Here, we introduce b_i,j=d_i,j−a_i,j to simplify the notation and φ(·) denotes the digamma function. To mitigate potential local optima, multiple random restarts are considered (default: 50 restarts) and the solution that maximizes the variational lower bound is selected. Thanks to our implementation with sparse matrix data structures and the support of multiple threads, the Vireo model is computationally efficient. On a laptop with 16 G memory and two 3.5-GHz CPUs, Vireo finishes a two-run estimation (see next section) in 6.7 min for 14,619 cells in an eight sample pool and 58.1 s for 6145 cells in another eight sample pool (results in Fig. 3).

Vireo with known genotype or partial genotype

Besides demultiplexing pooled scRNA-seq without any genotype information, Vireo is also able to leverage any available genotype information. In the case that the genotype is available for all pooled samples, we only use the variants with known genotype and set the genotype probability variable G as known and fixed, which can be derived from the GT tag (for categorical genotype), GP or GL tag (genotype probability or likelihood) in the VCF file. By default, we use GT as it is the most commonly available tag.

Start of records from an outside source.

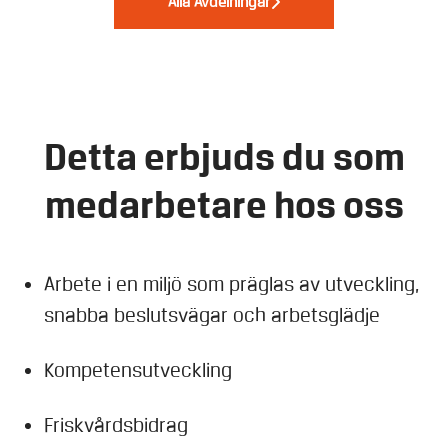
Alla Avdelningar
Detta erbjuds du som
medarbetare hos oss
Arbete i en miljö som präglas av utveckling,
snabba beslutsvägar och arbetsglädje
Kompetensutveckling
Friskvårdsbidrag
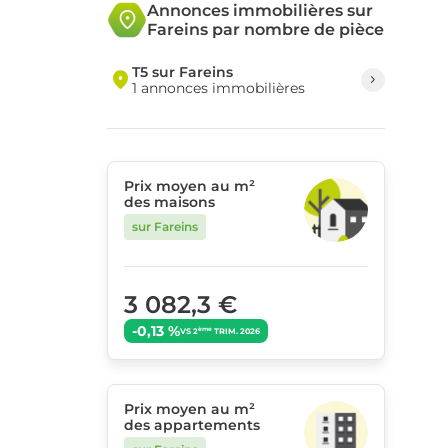
Annonces immobilières sur
Fareins par nombre de pièce
T5 sur Fareins
1 annonces immobilières
Prix moyen au m²
des maisons
sur Fareins
3 082,3 €
-0,13 %
ème
VS 2
TRIM. 2026
Prix moyen au m²
des appartements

Alternatively, Vireo also supports the use of any partial genotypes via a two-step run approach. In the first run, Vireo does not use any genotype information but infers the genotype for each sample. Then, we align the samples with known genotype to these identified samples in this run and replace the estimated genotype probability with the input known values. Therefore, we obtain a genotype probability matrix with mixed known and inferred samples, which we then use as a prior of G, instead of the default uniform prior in the second run. Finally, we report the results of the second run as the result of Vireo.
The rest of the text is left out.